━━ EXERCISE MATERIALS ━━
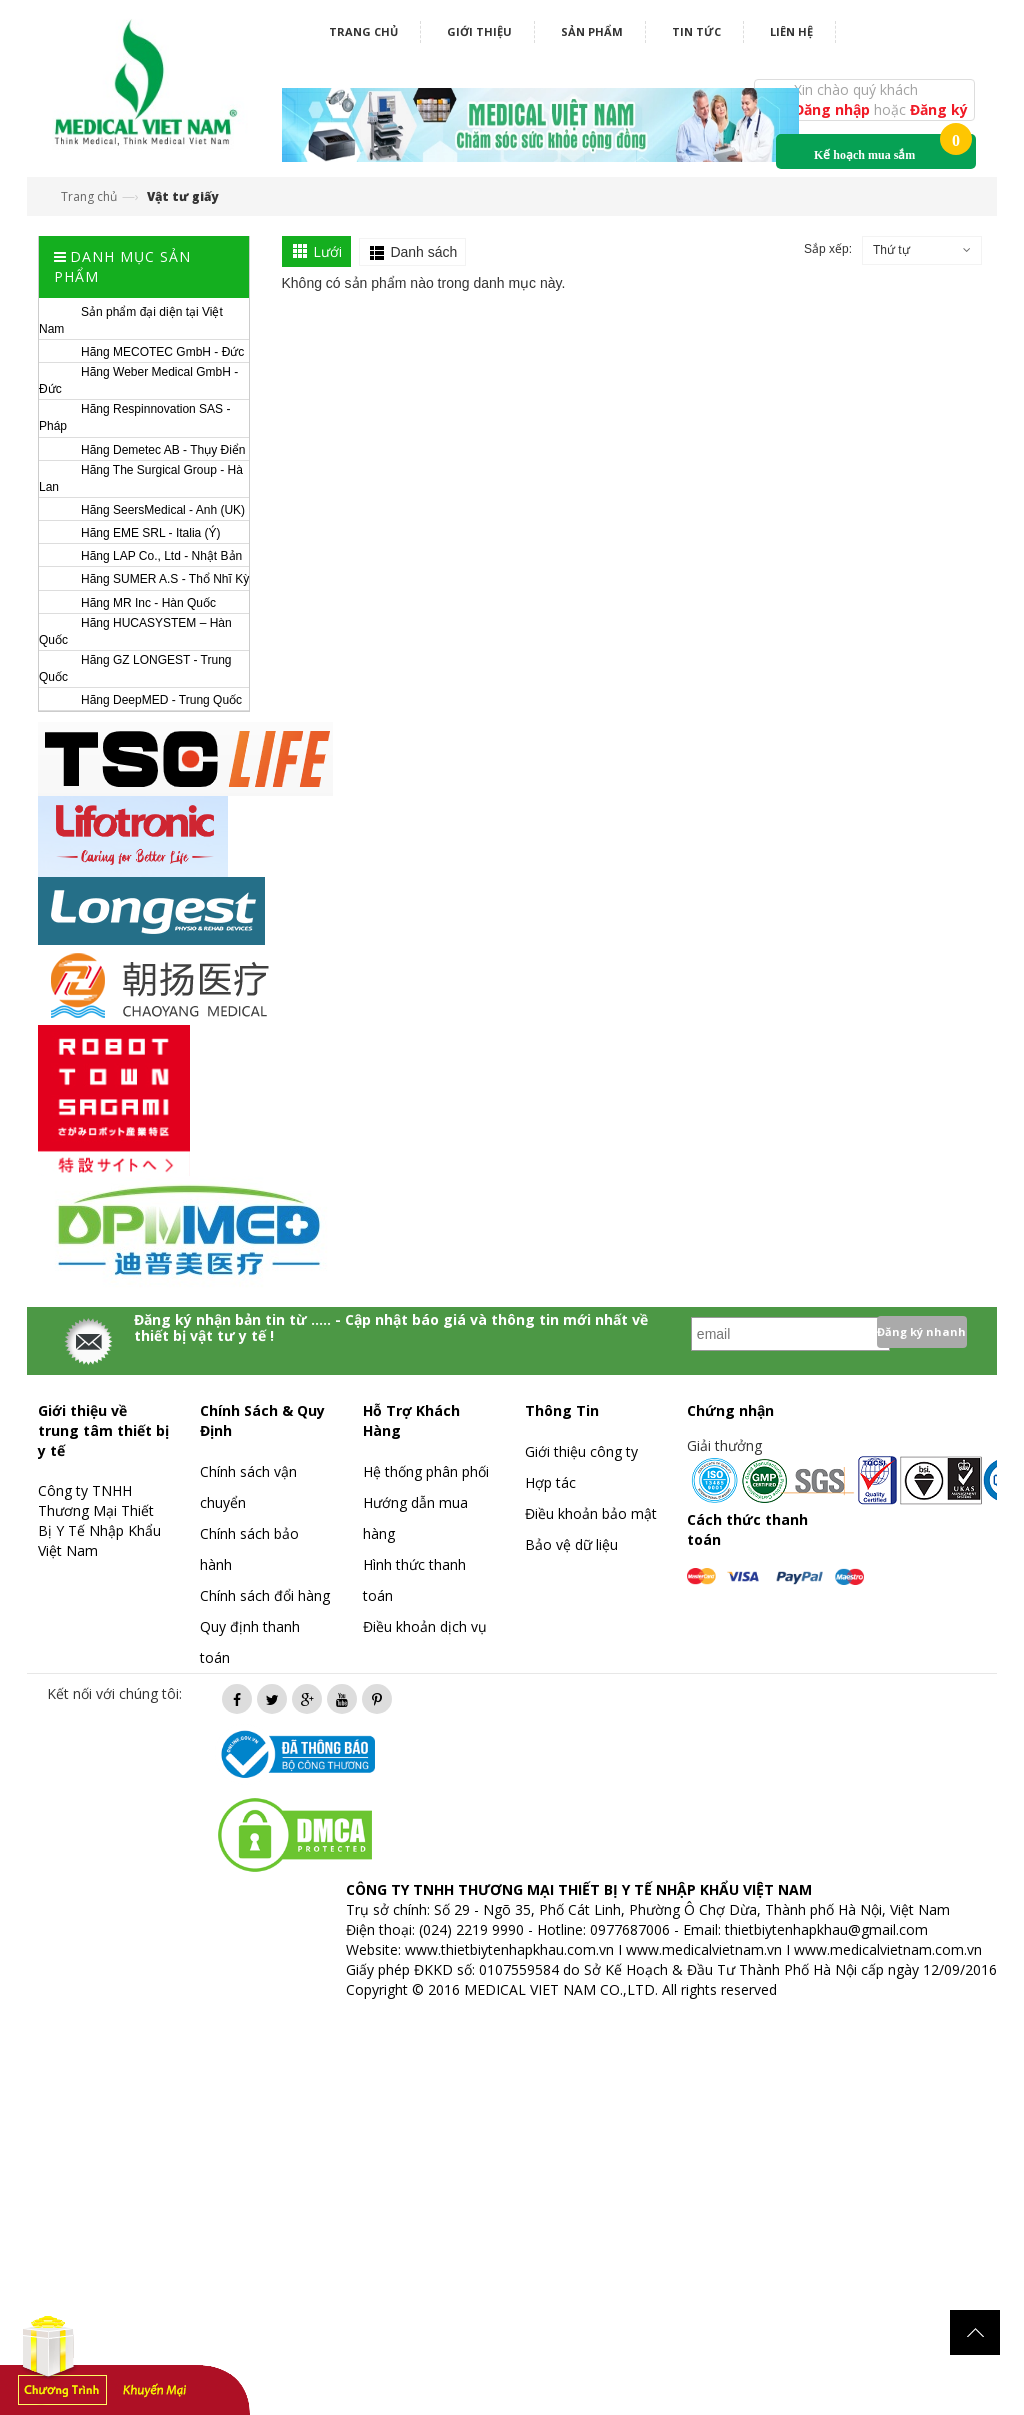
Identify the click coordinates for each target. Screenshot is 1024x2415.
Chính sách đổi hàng (265, 1595)
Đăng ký (939, 109)
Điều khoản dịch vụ (425, 1626)
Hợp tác (550, 1482)
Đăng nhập (834, 109)
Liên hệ (791, 31)
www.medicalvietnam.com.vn (888, 1949)
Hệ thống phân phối (426, 1471)
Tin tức (696, 31)
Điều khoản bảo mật (591, 1513)
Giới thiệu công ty (581, 1451)
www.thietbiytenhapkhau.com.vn (509, 1949)
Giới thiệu (479, 31)
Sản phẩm (592, 31)
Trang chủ (363, 31)
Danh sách (423, 252)
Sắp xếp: (828, 249)
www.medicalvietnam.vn (704, 1949)
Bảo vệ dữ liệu (571, 1544)
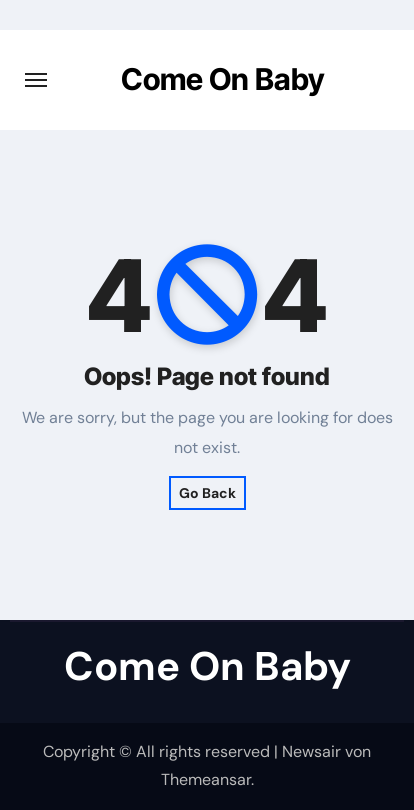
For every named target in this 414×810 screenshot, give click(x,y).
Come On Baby (223, 79)
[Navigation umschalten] (36, 80)
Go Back (207, 493)
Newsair (311, 751)
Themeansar (206, 779)
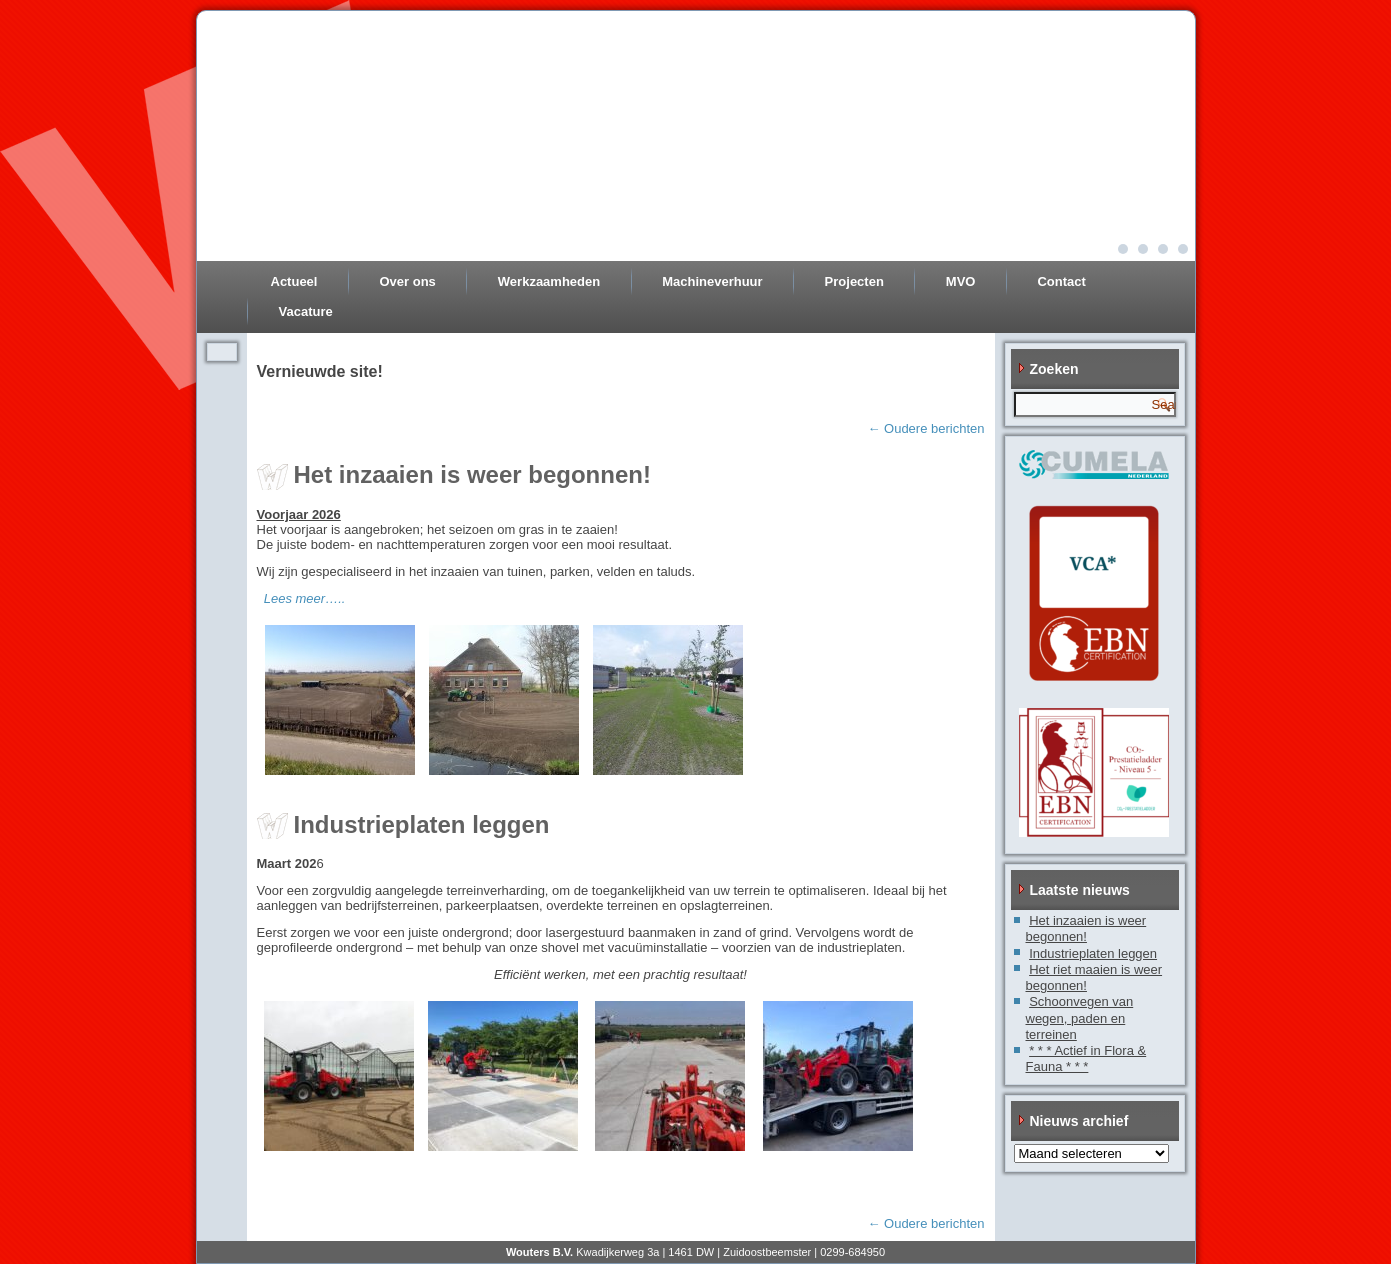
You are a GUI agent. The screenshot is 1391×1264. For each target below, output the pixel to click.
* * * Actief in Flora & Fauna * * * (1086, 1058)
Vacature (306, 311)
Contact (1061, 281)
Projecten (854, 281)
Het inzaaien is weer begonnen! (472, 474)
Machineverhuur (712, 281)
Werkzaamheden (549, 281)
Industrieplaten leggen (422, 824)
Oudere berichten (925, 428)
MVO (961, 281)
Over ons (407, 281)
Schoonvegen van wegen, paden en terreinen (1080, 1018)
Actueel (294, 281)
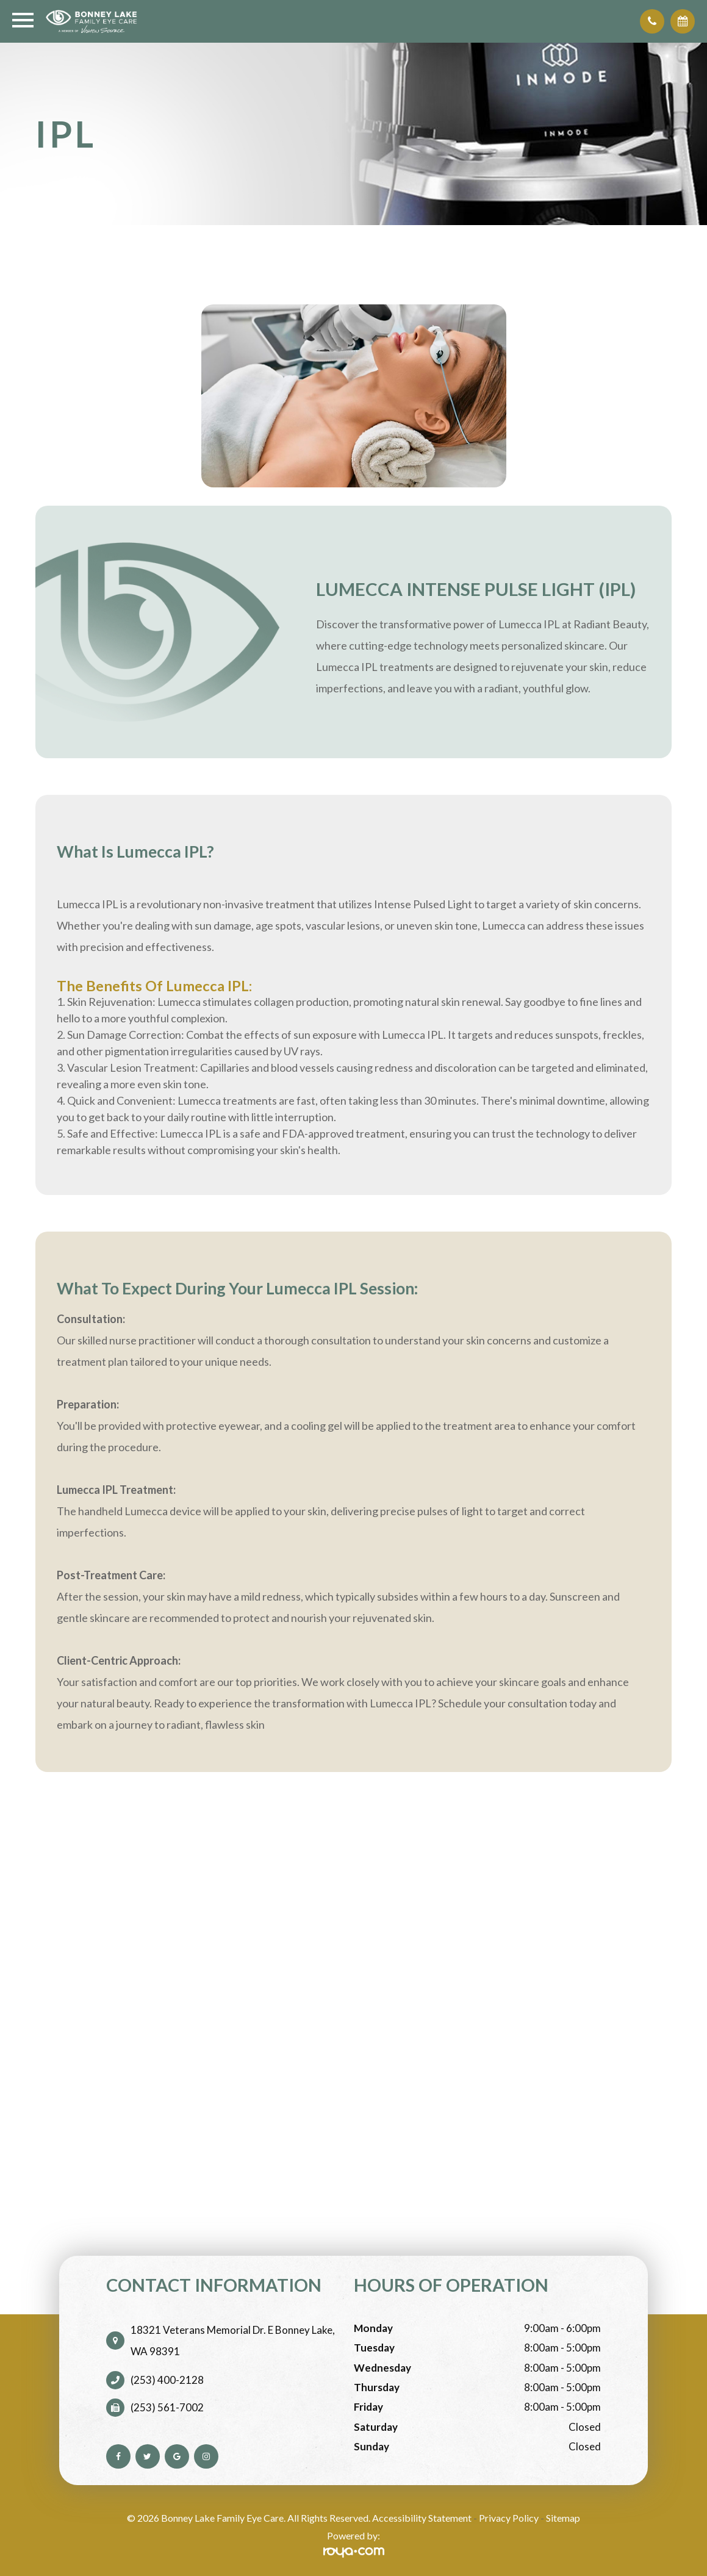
━━━
PROBLEM ▸
State how many lines of the data contain the word "click". Nothing besides the number belongs in the reply.

WRITTEN SOLUTION ▸
3